What does Valentine’s Day mean to you?
Sunday musings: The small and everyday choices that make our love visible in a conservative city
Valentine’s Day used to feel like a commercial script I was supposed to follow, with flowers, filtered photos, and a safe version of love that fit neatly into what people were comfortable seeing.
Still, over the past eight years with my wife, it has come to mean something far more confronting and far more honest, because loving loudly as an LGBTQIA+ couple in Singapore is still seen as controversial by some, especially when I am femme-presenting in a skirt with make-up on. We still choose to hold hands, hug, and show affection in public even when strangers stare.
We still do PDA when I am in full make-up, and we do not tone it down to make other people feel better, because visibility is not a phase for me, and love does not switch off depending on how masculine or feminine I look that day.
When my wife does my make-up before a shoot and carefully draws my eyeliner while we laugh about how much better she has gotten at matching my foundation shades from Sephora, it feels intimate in a way that has nothing to do with gender performance and everything to do with partnership, because beauty in our home is a shared ritual and not a rulebook.
We shop for clothes together, and sometimes I wear pieces she passes on to me, even though our wardrobes rarely overlap, since I love crop tops and mini skirts, and she does not. For me, clothing has always been a canvas for exploring who I am without apology.

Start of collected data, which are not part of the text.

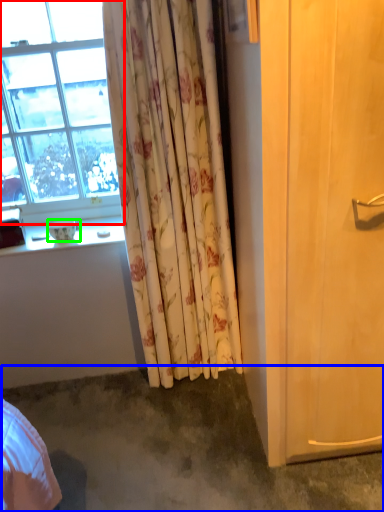 Question: Estimate the real-world distances between objects in this image. Which object is farther from window (highlighted by a red box), concrete (highlighted by a blue box) or bowl (highlighted by a green box)?

Choices:
 (A) concrete
 (B) bowl

Answer: (A) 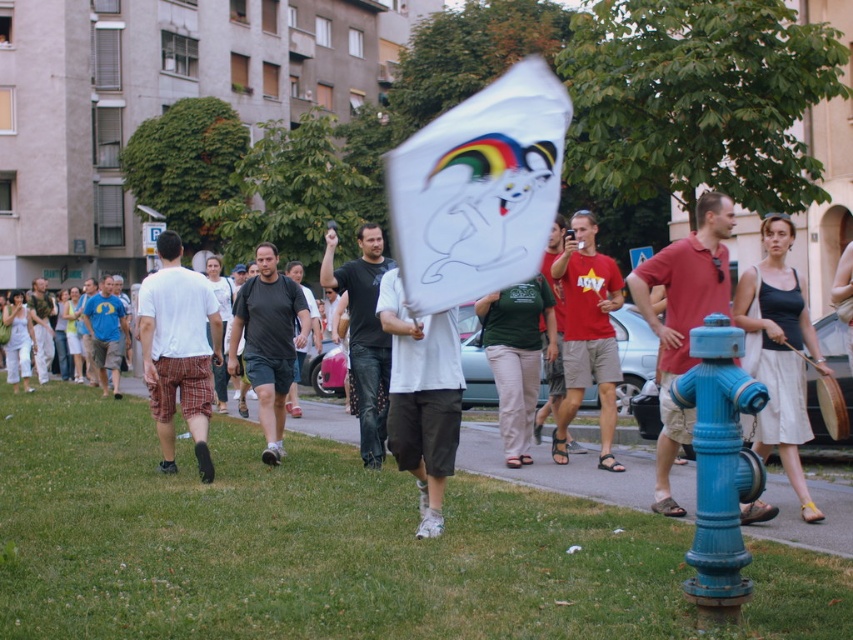 Question: Where is white cotton t-shirt at left located in relation to black cotton t-shirt at center in the image?

Choices:
 (A) above
 (B) below

Answer: (A)

Question: In this image, where is black cotton t-shirt at center located relative to camouflage pants at center?

Choices:
 (A) left
 (B) right

Answer: (B)

Question: Which point appears closest to the camera in this image?

Choices:
 (A) (440, 200)
 (B) (683, 426)
 (C) (567, 310)

Answer: (A)

Question: Which object is farther from the camera taking this photo?

Choices:
 (A) matte red shirt at center
 (B) matte blue t-shirt at left
 (C) white cotton t-shirt at left

Answer: (B)

Question: Which point appears farthest from the camera in this image?

Choices:
 (A) (299, 304)
 (B) (94, 308)
 (C) (395, 268)

Answer: (B)

Question: Can you confirm if white cotton t-shirt at left is bigger than red cotton t-shirt at center?

Choices:
 (A) yes
 (B) no

Answer: (A) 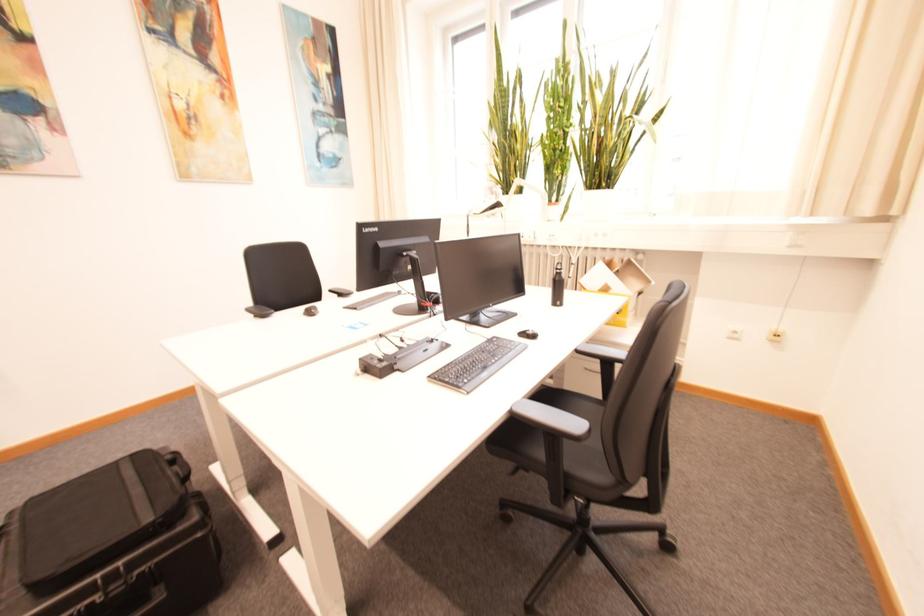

I told her I was queer shortly after we started dating, and I was clear that I had dated different genders before, and her response was calm acceptance with no interrogation, no panic, and no attempt to shrink me into something more socially acceptable, which taught me that love built on the whole truth feels steadier than love built on selective disclosure.
We are raising our daughter outside narrow gender boxes because we want her imagination to grow wider than the roles we were handed. We never introduced traditional dolls and instead filled our home with educational toys, open-ended rainbow blocks, and even Gabby’s Dollhouse figurines that let her play without scripts.
When she imitates a doctor’s checkup or sets up her toys like a classroom, we see that she copies possibilities, not stereotypes, which tells us that children learn what they see repeated around them, and that we are careful about what we normalise.
We bring her to Pink Dot every year so she grows up seeing queer families and community as ordinary life rather than something whispered about, and those afternoons at Hong Lim Park surrounded by colour, laughter, and chosen family feel like quiet acts of resistance in a society that still debates our legitimacy. We also bring her into faith spaces that affirm who we are.
After growing up in churches that called my attraction a sin, I now attend Free Community Church in Singapore, where LGBTQIA+ people are welcomed without conditions, because I want her to learn that God is not an excuse for exclusion.
We train Muay Thai and Brazilian Jiu-Jitsu together because we believe in teaching her both softness and strength. While violence is never the answer, we want her to know how to stand her ground in a world that may misunderstand her, question her, or try to define her before she defines herself.
So when people ask what Valentine’s Day means to me, it is not about roses or restaurants, it is about choosing each other in public and in private, choosing honesty over convenience, choosing visibility over comfort, and choosing to build a home where love is expansive enough to hold eyeliner, faith, martial arts, rainbow blocks, and a child who will grow up knowing that authenticity is her starting point and not something she has to fight to reclaim.